安倍前総理の突然の辞任に始まった新総理選出の狂騒劇。自民党総裁選への立候補決意、地方遊説、総裁選挙、そして首班指名とこの間わずかに14日間、落ち着いて政権構想を練る暇などなかったことは容易に想像はつく。

 

そうした状況下、原稿に目を落とすことなく最初の記者会見に対応し終えたことは、史上最長の官房長官在任記録を有す福田氏の、ある意味、真骨頂であったとも言える。

 

ただ、官房長官時代の同氏の記者会見とはずいぶんと様相が異なっていたのも事実である。新総理ということで緊張感もあったのだろう、国民に対しての責任感からか言葉を慎重に選ぶかのように発言する姿はひたすら低姿勢であった。
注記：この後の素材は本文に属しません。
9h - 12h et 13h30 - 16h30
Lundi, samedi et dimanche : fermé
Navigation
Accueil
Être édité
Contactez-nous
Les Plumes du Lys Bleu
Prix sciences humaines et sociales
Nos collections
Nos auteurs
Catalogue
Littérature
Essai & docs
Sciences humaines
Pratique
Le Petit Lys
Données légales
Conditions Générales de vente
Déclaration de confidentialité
そして、決定的に違和感を覚え、おかしいと感じたのが、最後の福田総理のひと言であった。

 

「どうか皆様方のご協力をよろしくお願いいたします」

 

 この記者会見で違和感を覚えた発言を文章としていま目の前にして通読すれば、このフレーズは国民に対して向けられた発言として受け取ることができる。

 

 しかし25日の会見をTVの生放送で観たときは、実はそういう風には聴こえなかったのである。記者会見室にいる内閣記者会の記者たちを見回したうえで、「ご協力をよろしく」と発言した姿はメディアに対して確かに秋波を送るようにわたしには見え、かなり強い違和感を覚えたのである。

 

 官房長官時代に福田氏が毎日行なっていた記者会見では、仏頂面で若い記者たちに対応する場面を何度も目にした。TVに出演しまくり、司会者や視聴者に媚びを売る政治家が後を絶たないなかで、傲慢で失敬なメディアに対しては、時に不快感を露わにし、厳しい口調で応答する福田官房長官の姿は毅然としてみえた。そのメリハリのついたクールなメディア対応ぶりには正直、納得させられたものである。

 

 そうした同氏のメディアに対し一線を画する姿勢を評価していただけに、この夜の最後のひと言、「ご協力をよろしく」は、結局、「メディアによく書かれたい」「評価してほしい」というポピュリズムの道を福田新総理も歩み出すのかと見えて、失望の念に駆られたのである。

 

 権力とメディアが馴れ合ったときその国は滅亡の道を突き進む。権力とメディアが健全な緊張関係を保っているときこそ民主主義は成熟の道を歩むものであり、国民も健全な批判精神と判断力を有することができるのだと考える。その意味において、新総理はメディアの論調を世論などと勘違いすることなく、ましてやメディアに「よろしく」頼むことなどなく、国民の声を直接、聴く姿勢を貫いて欲しいと願う。

 

そしてまずはこの内閣の正統性を問うべく国民の声を生で聴く解散・総選挙を可及的速やかに実施するべきと考える。